Ayasofya Camii’nin ibadete açılmasının ardından milletimizin duyduğu büyük sevincin yanı sıra ilim, fikir ve sanat dünyası da üstüne düşen görevi hakkıyla yerine getirerek bu tarihî mabede dair birbirinden kıymetli eserlere imza atıyor. Sanıyorum Ayasofya hakkında yerli ve yabancıların yazdıkları kitaplardan rahatlıkla küçük kütüphane kurulabilir. Keşke Ayasofya’nın bahçesinde, uygun bir köşede mabedimize dair kaleme alınmış eserlerden bazıları sergilense. Böylelikle camiye gelenler, bu kitapları toplu olarak görebilecektir.

İşte bu seçkin kitaplardan birisi de Ayasofya ve Onarımları adıyla yine FSMÜ Yayınları arasında çıktı. Fatih, İstanbul ve Ayasofya, birbirini hatırlatan ve çağrıştıran akraba isimler. Fatih’ten bahsediliyorsa İstanbul anılmalıdır, İstanbul’dan söz ediliyorsa Ayasofya konuşulmalıdır. Hasan Fırat Diker’in kaleme aldığı eserin başında “Ayasofya’nın Erken Tarihçesi” bulunuyor. Ondan sonra da asır asır Ayasofya’nın gerek kilise, gerekse cami dönemlerindeki onarımları ele alınıyor. Fotoğraflarla süslenen ve çizimlerle desteklenen eserin ön sözü merhum sanat tarihçimiz Prof. Dr. Semavi Eyice’ye ait. Titizliğiyle bildiğim ve tanıma talihine eriştiğim merhum Hocamız, kitabın “en etraflı çalışmalardan biri olarak dikkat çektiğini” belirttiği yazısında, “Dr. Hasan Fırat Diker tarafından yapılan bu çalışma yapıldığı tarihten itibaren Ayasofya’nın geçirdiği çeşitli onarımların neler olduğunu kronoloji sırasına göre ortaya koymaktadır.” diyor.
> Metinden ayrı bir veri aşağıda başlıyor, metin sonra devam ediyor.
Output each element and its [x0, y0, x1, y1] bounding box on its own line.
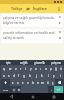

Sözü Semavi Hocaya bırakalım: “Bu oldukça zahmetli işi başaran araştırmacı, sadece görünür bazı mimari değişiklikleri yazmamış, aynı zamanda Ayasofya yazmalarında bahsi geçen çeşitli harç terkiplerinin laboratuvar sonuçlarına ve Ayasofya’nın uçan payandalı modelinin deprem simülasyonuna da yer vermiştir. Bu bakımdan teknik açıdan Ayasofya’nın yapısında tespit edilebilen değişiklikler, ilmî ölçü ve esaslara göre derlenmiş bulunmaktadır.”

ITRÎ SEMPOZYUMU

Tabii üniversitelerin kalıcı olan hizmetlerinden birisi de düzenledikleri sempozyumlardır. Bunlardan birisi olan Uluslararası Itrî Sempozyumu, bu üniversitemiz bünyesinde tahakkuk etmişti. Türkiye Cumhuriyeti Cumhurbaşkanlığı himâyelerinde gerçekleştirilen sempozyumun Düzenleme Kurulu’nda Nagehan Haliloğlu, Vahdeddin Işık ve Yalçın Çetinkaya bulunuyor. Burada sunulan bildirilerin Uluslararası Itrî Sempozyumu adıyla Yalçın Çetinkaya editörlüğünde özenle kitaplaşması, ayrı bir hizmet olmuştur. Üniversiteler genelde düzenledikleri sempozyumlardaki bildirileri mali kaynak bulduklarında kitaplaştırıyorlar. Böylelikle o ilmî konuşmalar kalıcı hâle geliyor. Yıllar önce düzenlenen bu sempozyumda tebliğ sunanlar arasında merhum Emin Işık ile Beşir Ayvazoğlu, Nuri Özcan, Talip Mert ve Yalçın Tura da bulunuyor. M. Fatih Andı Sunuş yazısında Itrî’nin bizim medeniyetimizdeki yeri üzerinde duruyor ve “Itrî, iyi bir şair, usta bir ta’lik hattatı, fakat hepsinden daha iyisi de bir büyük musikişinastır.” diyor. Prof. Dr. Bekir Karlığa, Itrî’nin “aynı zamanda bir hâfız” olduğunu bize hatırlatıyor ve devam ediyor: “Hâfızlığı ile bestekârlık kabiliyetini tıpkı mûsikî birikimini miras olarak aldığı Hâfız Abdülkâdir Merâgi ve hocası Hâfız Post gibi mezcedebilmiş, bu sayede ihtişamlı eserler ortaya koymuştur. Dolayısıyla Itrî’nin hem kişiliği ve hem de bestekârlığı, medeniyetimiz ve mûsikî kültürümüz için her dönemde örnek teşkil etmiştir.” Uluslararası Itrî Sempozyumu notalar, bilgiler, belgeler ve fotoğraflarla bir kaynak esere dönüştüğünü söylemeliyiz.

Nurdan Şafak’ın hazırladığı Hayırsever Bir Osmanlı Valide Sultanı Hatice Turhan Sultan ve Vakfiyesi ile Said Nohut’un Vakfiyeleri Işığında Milaslı Abdülaziz Ağa ve Ailesi isimli eserler de çok kıymetli olup ikisi de kendi alanlarında başarılı çalışmalar olarak göz dolduruyor. Üniversitemizin göremediğim başka yayınları da var. Bu iyi neşriyatın yapılmasına vesile olan ve emeği geçenleri yürekten kutluyor, ellerine, kalemlerine, gönüllerine sağlık diyorum.